In today’s reading, Jesus gets a big question from a man in the crowd: “Teacher, what shall I do to inherit eternal life?”(Luke 10:25)
The man is actually a scribe of the Pharisees, who was supposedly an expert in the law of God. The NASB version calls him a lawyer. So shouldn’t this obviously very educated man be well acquainted with the laws spelled out in scripture? Jesus turns the question back on him. “What does the Law say you must do?” The man answers correctly, quoting both Leviticus 18:18 & Deuteronomy 6:5 respectively: “Love the LORD your God with all your heart and with all your soul and with all your strength” and “love your neighbor as yourself”.
He wasn’t asking to genuinely find out the answer, he was asking to put Jesus on the spot and perhaps trap Jesus in his own words. Pretty sneaky, lawyer dude. The man then asks, “Who is my neighbor?” testing Jesus a second time.

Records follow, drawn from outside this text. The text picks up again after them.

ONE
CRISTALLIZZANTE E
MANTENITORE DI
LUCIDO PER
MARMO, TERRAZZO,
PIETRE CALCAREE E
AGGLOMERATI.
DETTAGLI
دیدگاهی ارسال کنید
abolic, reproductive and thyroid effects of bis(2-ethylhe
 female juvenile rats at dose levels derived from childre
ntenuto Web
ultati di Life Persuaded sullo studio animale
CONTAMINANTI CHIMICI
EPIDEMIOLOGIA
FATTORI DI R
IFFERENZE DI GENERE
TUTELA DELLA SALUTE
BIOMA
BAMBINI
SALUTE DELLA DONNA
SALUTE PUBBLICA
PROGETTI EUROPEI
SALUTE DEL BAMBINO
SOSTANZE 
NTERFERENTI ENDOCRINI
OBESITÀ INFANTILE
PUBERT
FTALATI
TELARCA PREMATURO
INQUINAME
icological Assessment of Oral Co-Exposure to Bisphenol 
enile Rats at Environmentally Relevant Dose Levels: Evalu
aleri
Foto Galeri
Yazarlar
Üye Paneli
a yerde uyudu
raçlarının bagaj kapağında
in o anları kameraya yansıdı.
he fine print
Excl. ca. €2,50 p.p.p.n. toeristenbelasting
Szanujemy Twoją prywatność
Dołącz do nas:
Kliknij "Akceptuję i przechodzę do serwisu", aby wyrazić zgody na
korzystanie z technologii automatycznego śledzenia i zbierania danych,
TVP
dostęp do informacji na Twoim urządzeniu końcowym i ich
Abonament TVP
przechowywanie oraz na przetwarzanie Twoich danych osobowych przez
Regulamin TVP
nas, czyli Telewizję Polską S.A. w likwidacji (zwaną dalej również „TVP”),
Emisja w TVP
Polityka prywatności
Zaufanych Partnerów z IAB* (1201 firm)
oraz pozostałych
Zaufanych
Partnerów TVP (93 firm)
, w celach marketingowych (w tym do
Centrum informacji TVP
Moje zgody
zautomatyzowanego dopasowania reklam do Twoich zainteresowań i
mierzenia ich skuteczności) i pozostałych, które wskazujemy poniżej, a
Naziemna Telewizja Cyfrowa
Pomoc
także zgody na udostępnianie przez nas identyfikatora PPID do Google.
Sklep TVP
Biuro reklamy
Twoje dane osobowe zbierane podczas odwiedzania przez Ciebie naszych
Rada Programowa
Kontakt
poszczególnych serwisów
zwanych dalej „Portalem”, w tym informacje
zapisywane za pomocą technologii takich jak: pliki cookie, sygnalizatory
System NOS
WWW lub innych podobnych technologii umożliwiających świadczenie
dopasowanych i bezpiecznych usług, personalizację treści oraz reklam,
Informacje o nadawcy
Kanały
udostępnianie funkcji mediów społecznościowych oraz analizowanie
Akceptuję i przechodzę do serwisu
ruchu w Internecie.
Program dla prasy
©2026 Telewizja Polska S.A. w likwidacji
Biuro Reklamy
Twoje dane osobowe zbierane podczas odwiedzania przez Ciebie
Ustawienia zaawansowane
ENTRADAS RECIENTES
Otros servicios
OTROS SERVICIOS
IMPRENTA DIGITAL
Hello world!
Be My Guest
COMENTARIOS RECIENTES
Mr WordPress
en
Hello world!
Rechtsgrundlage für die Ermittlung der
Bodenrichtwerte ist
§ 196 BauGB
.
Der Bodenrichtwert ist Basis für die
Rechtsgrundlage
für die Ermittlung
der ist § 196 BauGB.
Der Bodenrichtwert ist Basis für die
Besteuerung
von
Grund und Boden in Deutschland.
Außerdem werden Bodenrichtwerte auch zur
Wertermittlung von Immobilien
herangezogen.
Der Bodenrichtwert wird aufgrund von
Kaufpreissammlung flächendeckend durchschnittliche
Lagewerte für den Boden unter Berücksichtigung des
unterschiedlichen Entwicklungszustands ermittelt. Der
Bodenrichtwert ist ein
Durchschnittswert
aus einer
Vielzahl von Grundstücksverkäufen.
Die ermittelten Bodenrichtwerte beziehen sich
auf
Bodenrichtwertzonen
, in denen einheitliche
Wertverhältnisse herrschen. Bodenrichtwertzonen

Back then, the popular opinion among the Pharisees was that the word “neighbor”, as it appeared in scriptural commandments, only referred to those righteous believers of Israel who followed all the rules, went to temple, and always did the “right thing”. Neither the hated tax collectors, prostitutes, nor any other non-Jewish person counted as a neighbor to them, effectively cutting the “wicked” right out of God’s loving Will for the people he created.
Jesus refutes this idea with the parable that follows, sometimes dubbed “The Parable of the Good Samaritan” (Luke 10:30-37), meaning that ALL people are to be considered neighbors regardless of religion, bank account balance, appearance, hair style, occupation, social standing, etc.
Back then the Samaritans and Jews were about as opposed in everything as you could get. Jews weren’t allowed to eat with, or even touch a Samaritan, lest they be defiled and unable to take part in temple rituals. Jesus’s suggestion was counter-cultural and provocative. And yet, to love a neighbor – any old person – was not only God’s command, it is the greatest command in all of God’s Word, equal to loving god with you heart, soul, and strength. Whoa.
This reminds me of a certain hate group that claims to preach God’s truth, while simultaneously protesting military funerals and wielding signs with absolute lies scrawled across. God doesn’t hate. That’s kinda his thing. The John MacArthur’s Study bible puts it perfectly: “Godly hatred of sin (see Psalm 139:21,22) is an abhorrence of all that is corrupt and base. It is not a spiteful, personal loathing of individuals.” (The Macarthur Study Bible. Nashville: Thomas Nelson, 2006. Print.)
So who are your neighbors? They are all around you. People you like, dislike, don’t know very well, and never met. They are all the exact same as you. Just flesh and blood, equally as loved by God, with souls thirsty for a Savior and a purpose. Love them. And love God.